An example of a Rundeck stack trace is shown below (taken from this solved case):
org.grails.taglib.GrailsTagException: [views/layouts/base.gsp:180] Error executing tag <g:render>: Project does not exist: *
at org.grails.gsp.GroovyPage.throwRootCause(GroovyPage.java:473)
at org.grails.gsp.GroovyPage.invokeTag(GroovyPage.java:415)
at sun.reflect.GeneratedMethodAccessor209.invoke(Unknown Source)
at sun.reflect.DelegatingMethodAccessorImpl.invoke(DelegatingMethodAccessorImpl.java:43)
at java.lang.reflect.Method.invoke(Method.java:498)
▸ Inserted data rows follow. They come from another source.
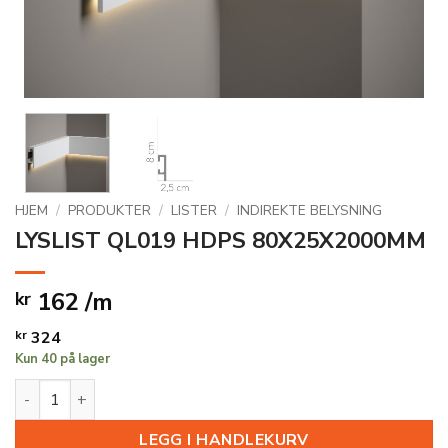
HJEM
/
PRODUKTER
/
LISTER
/
INDIREKTE BELYSNING
LYSLIST QL019 HDPS 80X25X2000MM
162 /m
kr
kr
324
Kun 40 på lager
LYSLIST QL019 HDPS 80X25X2000MM antall
LEGG I HANDLEKURV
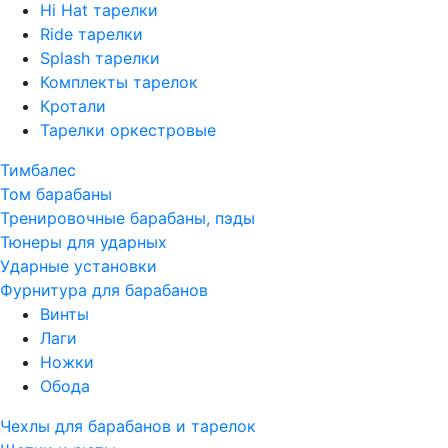
Hi Hat тарелки
Ride тарелки
Splash тарелки
Комплекты тарелок
Кротали
Тарелки оркестровые
Тимбалес
Том барабаны
Тренировочные барабаны, пэды
Тюнеры для ударных
Ударные установки
Фурнитура для барабанов
Винты
Лаги
Ножки
Обода
Чехлы для барабанов и тарелок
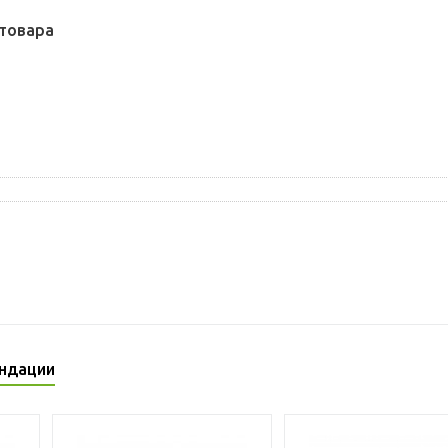
товара
ндации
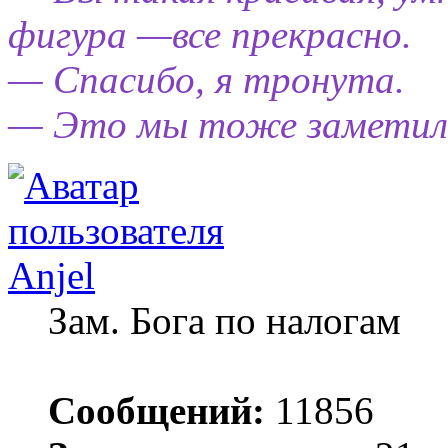
фигура —все прекрасно.
— Спасибо, я тронута.
— Это мы тоже заметил
Anjel
Зам. Бога по налогам
Сообщений:
11856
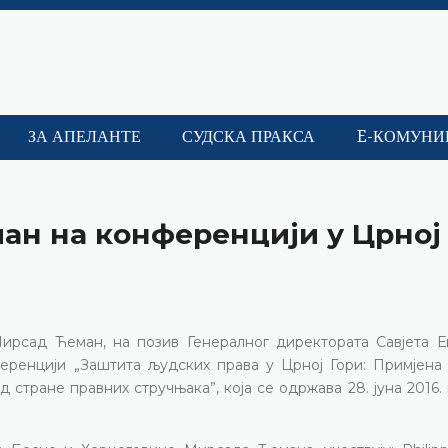
ЗА АПЕЛАНТЕ
СУДСКА ПРАКСА
E-КОМУНИ
ан на конференцији у Црној
ирсад Ћеман, на позив Генералног директората Савјета Е
ференцији „Заштита људских права у Црној Гори: Примјена
 стране правних стручњака”, која се одржава 28. јуна 2016.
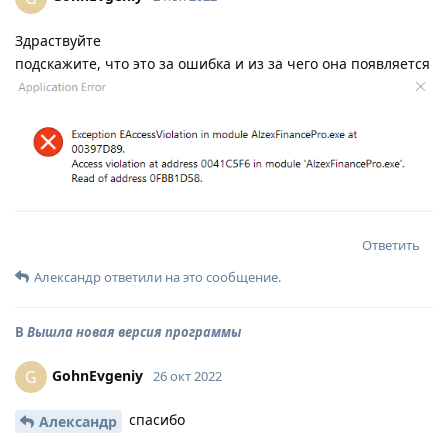
Здраствуйте
подскажите, что это за ошибка и из за чего она появляется
Ответить
Александр
ответили на это сообщение.
В
Вышла новая версия программы
GohnEvgeniy
G
26 окт 2022
спасибо
Александр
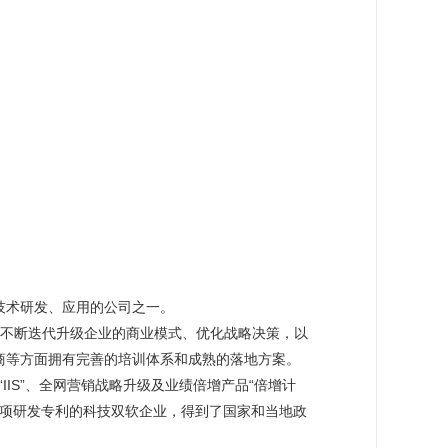
技术研发、应用的公司之一。
来不断迭代升级企业的商业模式、优化战略决策，以
商等方面拥有完善的培训体系和成熟的落地方案。
IS”、全网营销战略升级及业绩倍增产品“倍增计
上百项研发专利的科技双软企业，得到了国家和当地政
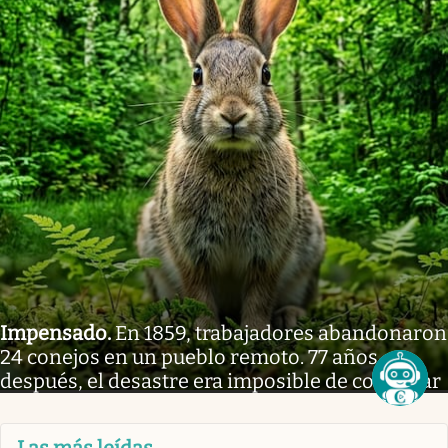
Impensado
.
En 1859, trabajadores abandonaron
24 conejos en un pueblo remoto. 77 años
después, el desastre era imposible de controlar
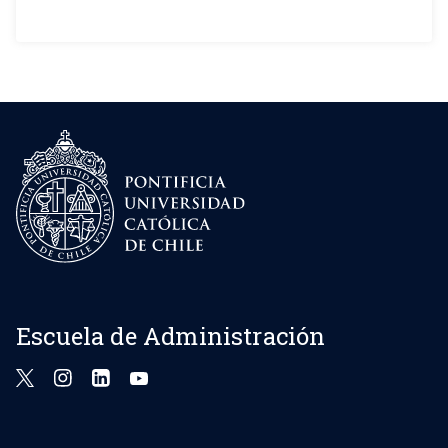
Escuela de Administración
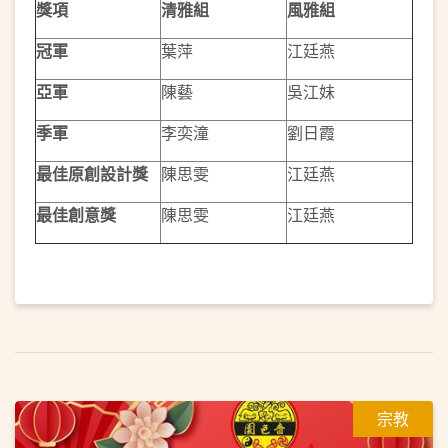
獎項
清雅組
風雅組
冠軍
葉萍
江廷燕
亞軍
陳藝
吳江妹
季軍
李奕潼
劉日霞
最佳原創設計獎
陳思雯
江廷燕
最佳創意獎
陳思雯
江廷燕
宗教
at org.codehaus.groovy.reflection.CachedMethod.invoke(CachedMethod.java:98)
at groovy.lang.MetaMethod.doMethodInvoke(MetaMethod.java:325)
at org.codehaus.groovy.runtime.metaclass.ClosureMetaClass.invokeMethod(ClosureMetaClass.java:352)
at groovy.lang.MetaClassImpl.invokeMethod(MetaClassImpl.java:1034)
at org.codehaus.groovy.runtime.callsite.PogoMetaClassSite.callCurrent(PogoMetaClassSite.java:68)
at org.codehaus.groovy.runtime.callsite.CallSiteArray.defaultCallCurrent(CallSiteArray.java:51)
at org.codehaus.groovy.runtime.callsite.AbstractCallSite.callCurrent(AbstractCallSite.java:157)
at gsp_rundeckapp_layoutsbase_gsp$_run_closure2.doCall(gsp_rundeckapp_layoutsbase_gsp.groovy:259)
at sun.reflect.NativeMethodAccessorImpl.invoke0(Native Method)
...
at java.lang.Thread.run(Thread.java:748)
Caused by: com.dtolabs.rundeck.core.common.NoSuchResourceException: Project does not exist: *
at com.dtolabs.rundeck.core.common.FrameworkProjectMgr.getFrameworkProject(FrameworkProjectMgr.java:202)
at com.dtolabs.rundeck.core.common.FrameworkProjectMgr.getFrameworkProject(FrameworkProjectMgr.java:28)
at rundeck.services.FrameworkService.getFrameworkProject(FrameworkService.groovy:297)
at rundeck.services.FrameworkService$getFrameworkProject$2.callCurrent(Unknown Source)
at rundeck.services.FrameworkService.getAuthContextForSubjectAndProject(FrameworkService.groovy:723)
at com.dtolabs.rundeck.core.authorization.AuthContextProvider$getAuthContextForSubjectAndProject.call(Unknown Source)
...
at org.codehaus.groovy.runtime.callsite.CallSiteArray.defaultCall(CallSiteArray.java:47)
at org.codehaus.groovy.runtime.callsite.AbstractCallSite.call(AbstractCallSite.java:116)
at org.codehaus.groovy.runtime.callsite.AbstractCallSite.call(AbstractCallSite.java:136)
at rundeck.AuthTagLib$_closure5.doCall(AuthTagLib.groovy:234)
at sun.reflect.NativeMethodAccessorImpl.invoke0(Native Method)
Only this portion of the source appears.